Tuesday, June 21, 2022
SCOTUS Decision in Shoop v. Twyford: The All Writs Act, Habeas Corpus & Appellate Jurisdiction
Today the Supreme Court issued a 5-4 decision in Shoop v. Twyford. Chief Justice Roberts authors the majority opinion, joined by Justices Thomas, Alito, Kavanaugh, and Barrett. The case involves Twyford’s request to be transported to a hospital for medical testing that he argued could support his claim for habeas relief. The district court granted Twyford’s request under the All Writs Act.
The Supreme Court reverses the transportation order, noting the many obstacles that AEDPA imposes on individuals seeking to present new evidence in support of a habeas petition. Chief Justice Roberts writes that a court must consider AEDPA’s limits “even when the All Writs Act is the asserted vehicle for gathering new evidence,” because “a petitioner cannot use that Act to circumvent statutory requirements or otherwise binding procedural rules.” The district court should not have granted Twyford’s request for transportation because he “sheds no light on how he might persuade a court to consider the results of his testing, given the limitations AEDPA imposes on presenting new evidence.”

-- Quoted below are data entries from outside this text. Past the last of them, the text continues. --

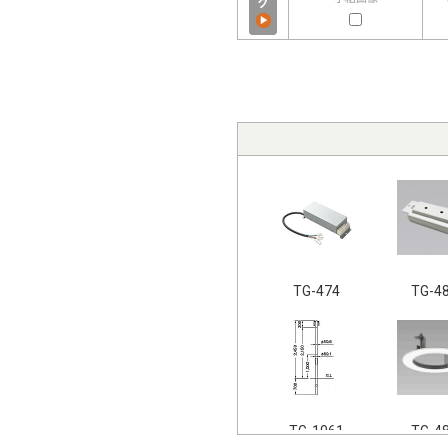
TG-474
TG-4
TG-1061
TG-4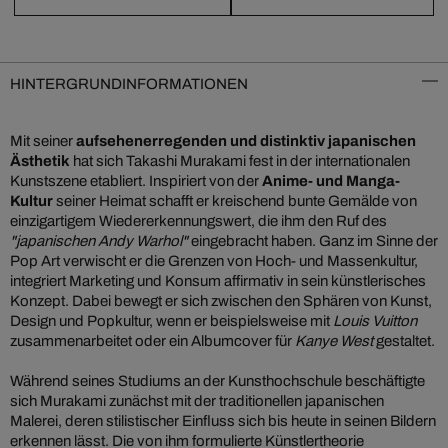
HINTERGRUNDINFORMATIONEN
Mit seiner
aufsehenerregenden und distinktiv japanischen
Ästhetik
hat sich Takashi Murakami fest in der internationalen
Kunstszene etabliert. Inspiriert von der
Anime- und Manga-
Kultur
seiner Heimat schafft er kreischend bunte Gemälde von
einzigartigem Wiedererkennungswert, die ihm den Ruf des
"japanischen Andy Warhol"
eingebracht haben. Ganz im Sinne der
Pop Art verwischt er die Grenzen von Hoch- und Massenkultur,
integriert Marketing und Konsum affirmativ in sein künstlerisches
Konzept. Dabei bewegt er sich zwischen den Sphären von Kunst,
Design und Popkultur, wenn er beispielsweise mit
Louis Vuitton
zusammenarbeitet oder ein Albumcover für
Kanye West
gestaltet.
Während seines Studiums an der Kunsthochschule beschäftigte
sich Murakami zunächst mit der traditionellen japanischen
Malerei, deren stilistischer Einfluss sich bis heute in seinen Bildern
erkennen lässt. Die von ihm formulierte Künstlertheorie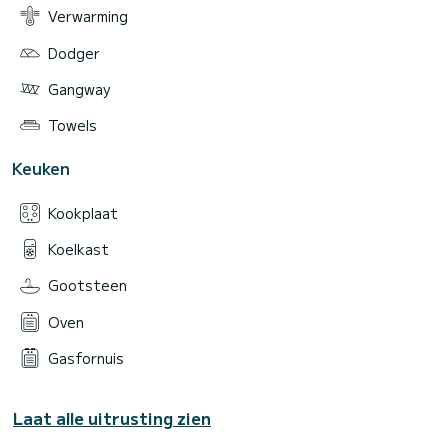
Verwarming
Dodger
Gangway
Towels
Keuken
Kookplaat
Koelkast
Gootsteen
Oven
Gasfornuis
Laat alle uitrusting zien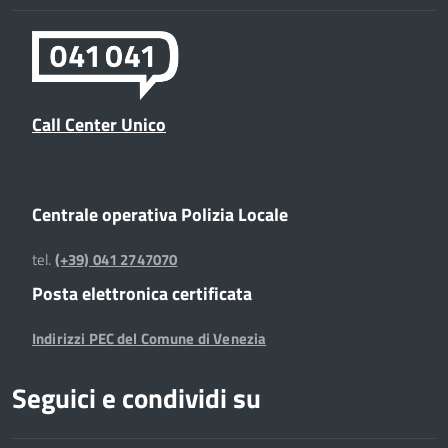
Call Center Unico
Centrale operativa Polizia Locale
tel.
(+39) 041 2747070
Posta elettronica certificata
Indirizzi PEC del Comune di Venezia
Seguici e condividi su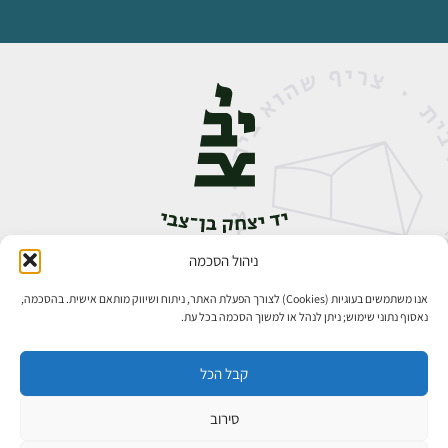
ניהול הסכמה
אבן גבירול 14, רחביה, ירושלים
טלפון:
02-5398888
אנו משתמשים בעוגיות (Cookies) לצורך הפעלת האתר, ניתוח ושיווק מותאם אישית. בהסכמה,
נאסוף נתוני שימוש; ניתן לנהל או למשוך הסכמה בכל עת.
קבל הכל
סירוב
כל הזכויות שמורות ליד יצחק בן־צבי ירושלים ©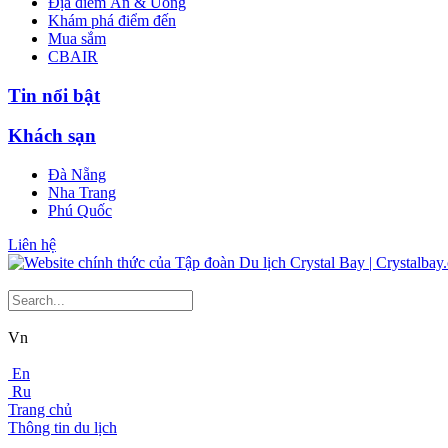
Địa điểm Ăn & Uống
Khám phá điểm đến
Mua sắm
CBAIR
Tin nổi bật
Khách sạn
Đà Nẵng
Nha Trang
Phú Quốc
Liên hệ
Vn
En
Ru
Trang chủ
Thông tin du lịch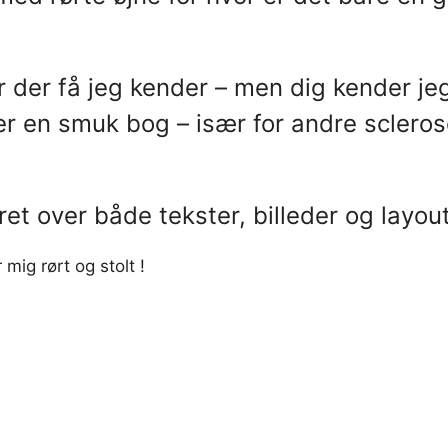
r der få jeg kender – men dig kender jeg
et er en smuk bog – især for andre sclero
ret over både tekster, billeder og layou
mig rørt og stolt !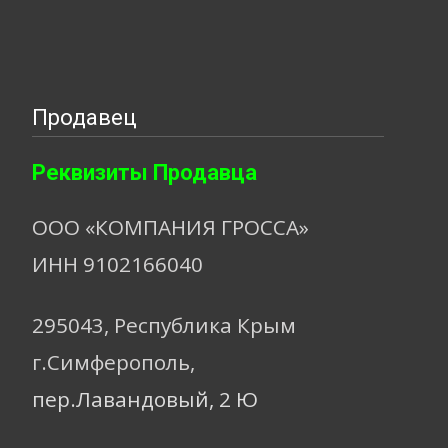
Продавец
Реквизиты Продавца
ООО «КОМПАНИЯ ГРОССА»
ИНН 9102166040
295043, Республика Крым
г.Симферополь,
пер.Лавандовый, 2 Ю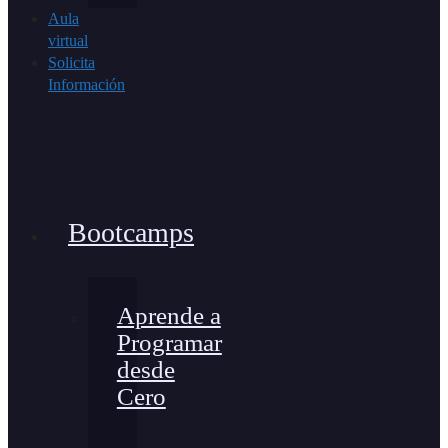
Aula
virtual
Solicita
Información
Bootcamps
Aprende a
Programar
desde
Cero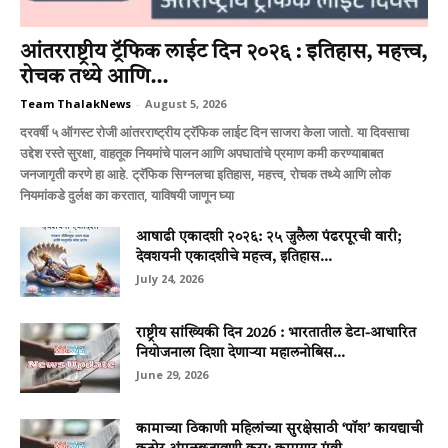
आंतरराष्ट्रीय ट्रॅफिक लाईट दिन २०२६ : इतिहास, महत्त्व,
रोचक तथ्ये आणि...
Team ThalakNews
-
August 5, 2026
दरवर्षी ५ ऑगस्ट रोजी आंतरराष्ट्रीय ट्रॅफिक लाईट दिन साजरा केला जातो. या दिवसाचा
उद्देश रस्ते सुरक्षा, वाहतूक नियमांचे पालन आणि अपघातांचे प्रमाण कमी करण्याबाबत
जनजागृती करणे हा आहे. ट्रॅफिक सिग्नलचा इतिहास, महत्त्व, रोचक तथ्ये आणि लोक
नियमांकडे दुर्लक्ष का करतात, याविषयी जाणून घ्या
आषाढी एकादशी २०२६: २५ जुलैला पंढरपूरची वारी;
देवशयनी एकादशीचे महत्त्व, इतिहास...
July 24, 2026
राष्ट्रीय सांख्यिकी दिन 2026 : भारतातील डेटा-आधारित
नियोजनाला दिशा देणाऱ्या महालनोबिस...
June 29, 2026
कामाच्या ठिकाणी महिलांच्या सुरक्षेसाठी ‘पॉश’ कायद्याची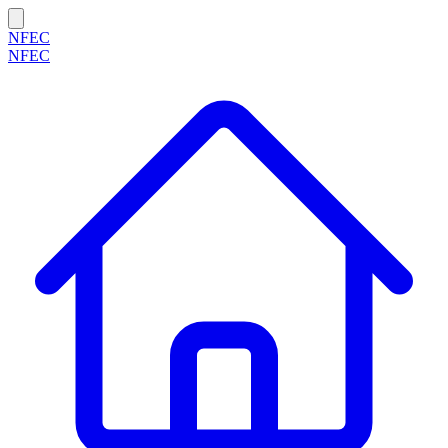
NFEC
NFEC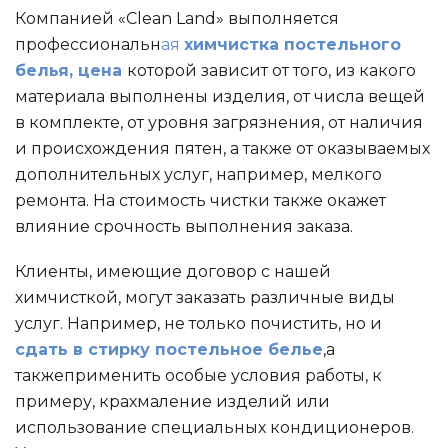
Компанией «Clean Land» выполняется
профессиональн
ая
химчистка постельного
белья, цена
которой зависит от того, из какого
материала выполнены изделия, от числа вещей
в комплекте, от уровня загрязнения, от наличия
и происхождения пятен, а также от оказываемых
дополнительных услуг, например, мелкого
ремонта. На стоимость чистки также окажет
влияние срочность выполнения заказа.
Клиенты, имеющие договор с нашей
химчисткой, могут заказать различные виды
услуг. Например, не только почистить, но и
сдать в стирку постельное белье
,а
такжеприменить особые условия работы, к
примеру, крахмаление изделий или
использование специальных кондиционеров.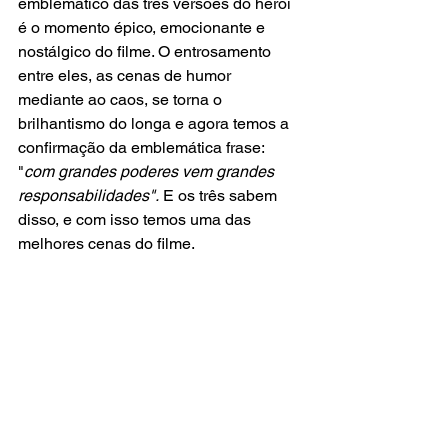
emblemático das três versões do herói 
é o momento épico, emocionante e 
nostálgico do filme. O entrosamento 
entre eles, as cenas de humor 
mediante ao caos, se torna o 
brilhantismo do longa e agora temos a 
confirmação da emblemática frase: 
"
com grandes poderes vem grandes 
responsabilidades".
 E os três sabem 
disso, e com isso temos uma das 
melhores cenas do filme.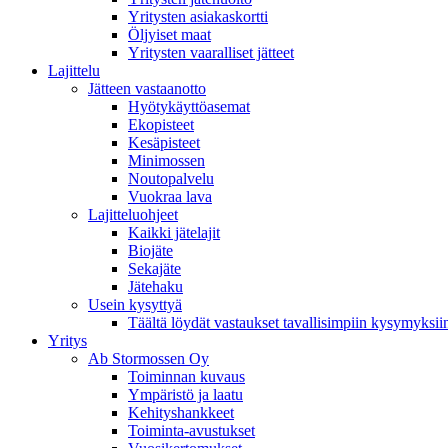
Yritysten asiakaskortti
Öljyiset maat
Yritysten vaaralliset jätteet
Lajittelu
Jätteen vastaanotto
Hyötykäyttöasemat
Ekopisteet
Kesäpisteet
Minimossen
Noutopalvelu
Vuokraa lava
Lajitteluohjeet
Kaikki jätelajit
Biojäte
Sekajäte
Jätehaku
Usein kysyttyä
Täältä löydät vastaukset tavallisimpiin kysymyksii
Yritys
Ab Stormossen Oy
Toiminnan kuvaus
Ympäristö ja laatu
Kehityshankkeet
Toiminta-avustukset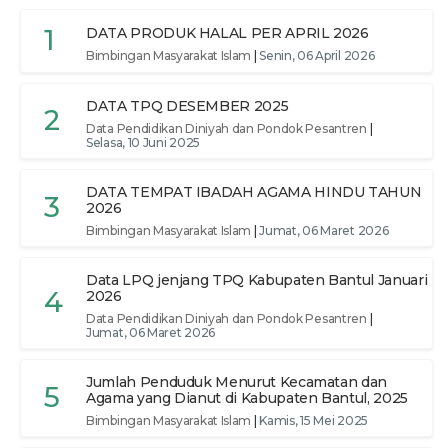
1
DATA PRODUK HALAL PER APRIL 2026
Bimbingan Masyarakat Islam
|
Senin, 06 April 2026
DATA TPQ DESEMBER 2025
2
Data Pendidikan Diniyah dan Pondok Pesantren
|
Selasa, 10 Juni 2025
DATA TEMPAT IBADAH AGAMA HINDU TAHUN
3
2026
Bimbingan Masyarakat Islam
|
Jumat, 06 Maret 2026
Data LPQ jenjang TPQ Kabupaten Bantul Januari
4
2026
Data Pendidikan Diniyah dan Pondok Pesantren
|
Jumat, 06 Maret 2026
Jumlah Penduduk Menurut Kecamatan dan
5
Agama yang Dianut di Kabupaten Bantul, 2025
Bimbingan Masyarakat Islam
|
Kamis, 15 Mei 2025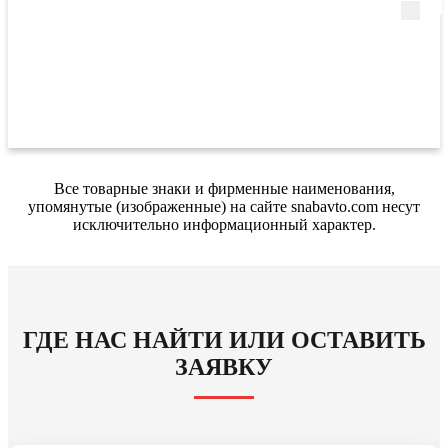
Все товарные знаки и фирменные наименования,
упомянутые (изображенные) на сайте snabavto.com несут
исключительно информационный характер.
ГДЕ НАС НАЙТИ ИЛИ ОСТАВИТЬ
ЗАЯВКУ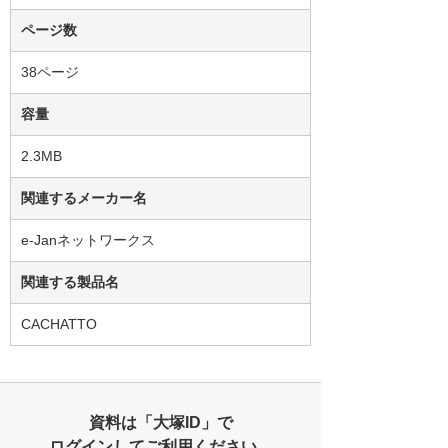
ページ数
38ページ
容量
2.3MB
関連するメーカー名
e-Janネットワークス
関連する製品名
CACHATTO
資料は「大塚ID」で
ログインしてご利用ください。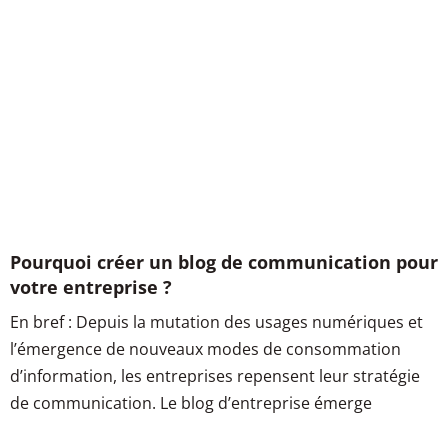
Pourquoi créer un blog de communication pour
votre entreprise ?
En bref : Depuis la mutation des usages numériques et
l’émergence de nouveaux modes de consommation
d’information, les entreprises repensent leur stratégie
de communication. Le blog d’entreprise émerge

The four dissenting justices do not address the substance of Twyford’s transportation request. Rather, the core disagreement is over appellate jurisdiction. In a lengthy footnote, Chief Justice Roberts concludes that appellate jurisdiction is proper under the collateral order doctrine, citing Cohen v. Beneficial Industrial Loan Corp., 337 U. S. 541, 546 (1949): “Transportation orders issued under the All Writs Act (1) conclusively require transportation; (2) resolve an important question of state sovereignty conceptually distinct from the merits of the prisoner’s claims, see Puerto Rico Aqueduct and Sewer Authority v. Metcalf & Eddy, Inc., 506 U. S. 139, 144–145 (1993); and (3) are entirely unreviewable by the time the case has gone to final judgment.”
Justice Breyer’s dissenting opinion, joined by Justices Sotomayor and Kagan, argues that the collateral order doctrine does not apply, reasoning that the transportation order was “analogous to a discovery order” and that there was “no reason why such an order ordinarily should be of greater importance than a discovery order of some other kind.” Justice Gorsuch writes in his dissenting opinion: “I would have dismissed this case as improvidently granted when the jurisdictional complication became apparent. We did not take this case to extend Cohen.”